- Directed by: Ana María García
- Produced by: Latin American Film Project
- Release date: 1982;

= La Operación =

1982 film by Ana María García

La Operación is a forty-minute documentary film by Ana María García about US-imposed sterilization policies in Puerto Rico. Produced by the Latin American Film Project and released in 1982, this film explores the mass sterilization of Puerto Rican women during the 1950s and 1960s. In the documentary, Garcia sheds light on the decades-long practice by conducting interviews with women of different ethnic and economic backgrounds who have undergone the sterilization procedure. In addition to these interviews, Garcia provides historical information regarding the conditions that led to the sterilization practice.
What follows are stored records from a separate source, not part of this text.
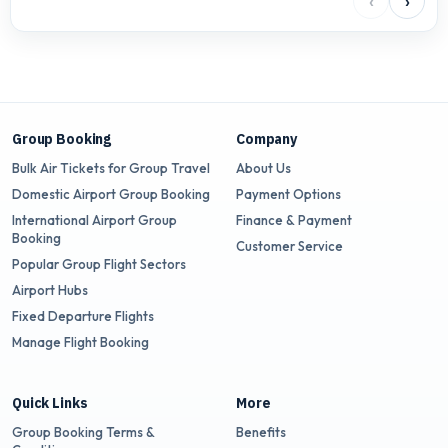
‹
›
Group Booking
Company
Bulk Air Tickets for Group Travel
About Us
Domestic Airport Group Booking
Payment Options
International Airport Group
Finance & Payment
Booking
Customer Service
Popular Group Flight Sectors
Airport Hubs
Fixed Departure Flights
Manage Flight Booking
Quick Links
More
Group Booking Terms &
Benefits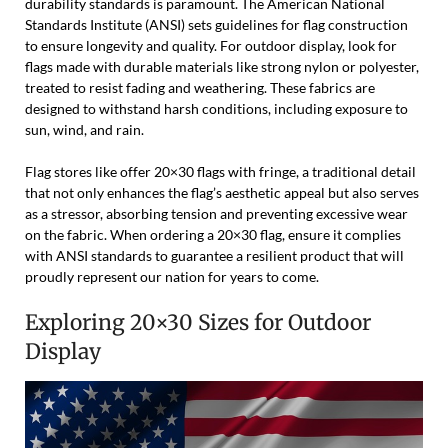
durability standards is paramount. The American National
Standards Institute (ANSI) sets guidelines for flag construction
to ensure longevity and quality. For outdoor display, look for
flags made with durable materials like strong nylon or polyester,
treated to resist fading and weathering. These fabrics are
designed to withstand harsh conditions, including exposure to
sun, wind, and rain.
Flag stores like offer 20×30 flags with fringe, a traditional detail
that not only enhances the flag’s aesthetic appeal but also serves
as a stressor, absorbing tension and preventing excessive wear
on the fabric. When ordering a 20×30 flag, ensure it complies
with ANSI standards to guarantee a resilient product that will
proudly represent our nation for years to come.
Exploring 20×30 Sizes for Outdoor
Display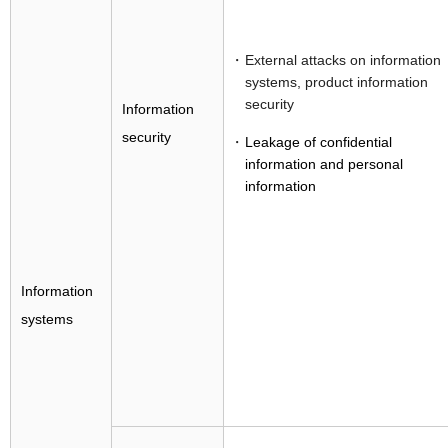
External attacks on information
systems, product information
security
Information
security
Leakage of confidential
information and personal
information
Information
systems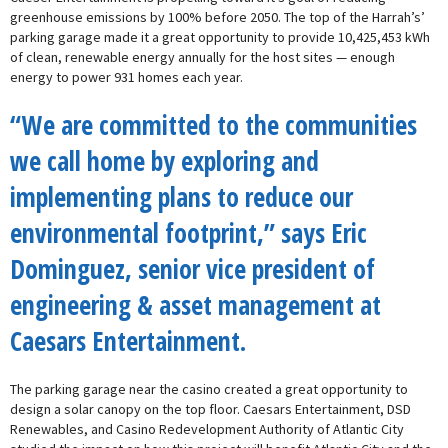
greenhouse emissions by 100% before 2050. The top of the Harrah’s’
parking garage made it a great opportunity to provide 10,425,453 kWh
of clean, renewable energy annually for the host sites — enough
energy to power 931 homes each year.
“We are committed to the communities
we call home by exploring and
implementing plans to reduce our
environmental footprint,” says Eric
Dominguez, senior vice president of
engineering & asset management at
Caesars Entertainment.
The parking garage near the casino created a great opportunity to
design a solar canopy on the top floor. Caesars Entertainment, DSD
Renewables, and Casino Redevelopment Authority of Atlantic City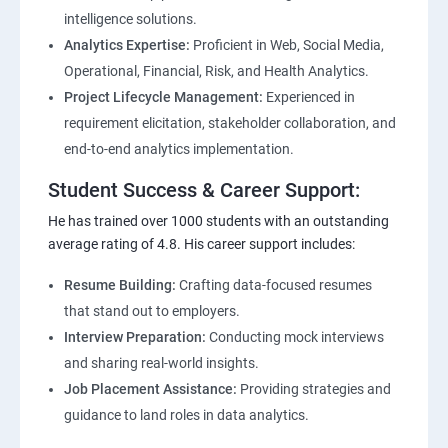
intelligence solutions.
Analytics Expertise:
Proficient in Web, Social Media,
Operational, Financial, Risk, and Health Analytics.
Project Lifecycle Management:
Experienced in
requirement elicitation, stakeholder collaboration, and
end-to-end analytics implementation.
Student Success & Career Support:
He has trained over 1000 students with an outstanding
average rating of 4.8. His career support includes:
Resume Building:
Crafting data-focused resumes
that stand out to employers.
Interview Preparation:
Conducting mock interviews
and sharing real-world insights.
Job Placement Assistance:
Providing strategies and
guidance to land roles in data analytics.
== Historical background ==
Beginning with the Spanish American War of 1898, the film details the origin and subsequent expansion of US involvement in Puerto Rico. Citing that the island was overpopulated, the United States implemented many strategies to try and remedy the perceived problem, all of which are showcased in the documentary. From promoting migration to large cities in the mainland to family planning, numerous methods were tested. One of the most controversial methods was the idea of forced sterilization. As depicted in the film, this process would provide two perceived benefits to Puerto Rican society. First and foremost, the procedure would drastically reduce the number of children being born on the island, thus reducing the overall population problem. Also, this would allow more women to be members of the labor force, which would be required by the American companies that were taking a foothold in Puerto Rico. The film discusses this whole concept by showcasing Operation Bootstrap, the idea of transforming the economy on the island to a more developed one.

== Interviews ==
The interviews conducted in this film are with women who have undergone the sterilization procedure. They recount their personal experiences as well as those of their family members. In some cases, even some of the women's female children have been subjected to the procedure. They reflect on how the procedure has affected their lives and express their overall feelings towards it. Some of the women regret the procedure while others are confused as to what exactly happened to them. The film also features physicians and other experts on this topic who give their respective opinions on this subject.